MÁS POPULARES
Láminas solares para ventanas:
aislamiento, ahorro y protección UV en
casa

-.-.-

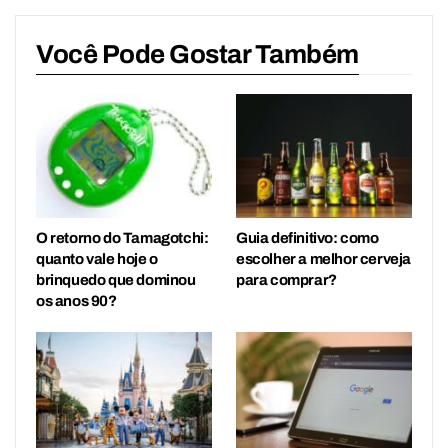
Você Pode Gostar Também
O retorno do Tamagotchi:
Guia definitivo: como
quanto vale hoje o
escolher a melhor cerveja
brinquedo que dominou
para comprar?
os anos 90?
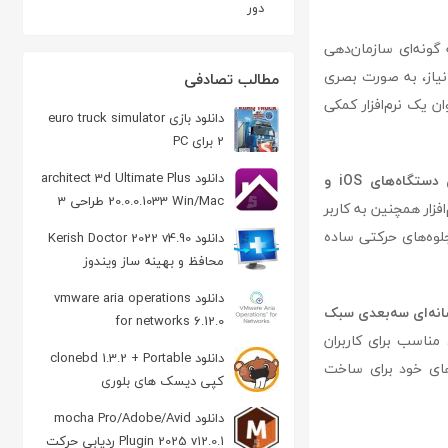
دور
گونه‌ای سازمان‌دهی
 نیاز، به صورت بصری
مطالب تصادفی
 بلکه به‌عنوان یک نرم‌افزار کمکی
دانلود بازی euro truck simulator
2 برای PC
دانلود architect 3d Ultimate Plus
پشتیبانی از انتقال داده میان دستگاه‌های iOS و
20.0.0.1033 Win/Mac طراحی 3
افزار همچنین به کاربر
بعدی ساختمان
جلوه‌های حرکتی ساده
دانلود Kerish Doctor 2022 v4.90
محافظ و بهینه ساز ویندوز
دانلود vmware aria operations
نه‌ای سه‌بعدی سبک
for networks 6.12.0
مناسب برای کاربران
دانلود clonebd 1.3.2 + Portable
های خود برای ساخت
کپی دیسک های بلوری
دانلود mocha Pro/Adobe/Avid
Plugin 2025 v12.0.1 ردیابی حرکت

-.-.-

=== Exercise aim ===
Retype only the lines above between the line with "بلکه به‌عنوان یک نرم‌افزار کمکی" and the line with "Plugin 2025 v12.0.1 ردیابی حرکت", counting those two lines as well, and keep every character as it is.

=== Reply ===
 بلکه به‌عنوان یک نرم‌افزار کمکی
دانلود بازی euro truck simulator
2 برای PC
دانلود architect 3d Ultimate Plus
پشتیبانی از انتقال داده میان دستگاه‌های iOS و
20.0.0.1033 Win/Mac طراحی 3
افزار همچنین به کاربر
بعدی ساختمان
جلوه‌های حرکتی ساده
دانلود Kerish Doctor 2022 v4.90
محافظ و بهینه ساز ویندوز
دانلود vmware aria operations
نه‌ای سه‌بعدی سبک
for networks 6.12.0
مناسب برای کاربران
دانلود clonebd 1.3.2 + Portable
های خود برای ساخت
کپی دیسک های بلوری
دانلود mocha Pro/Adobe/Avid
Plugin 2025 v12.0.1 ردیابی حرکت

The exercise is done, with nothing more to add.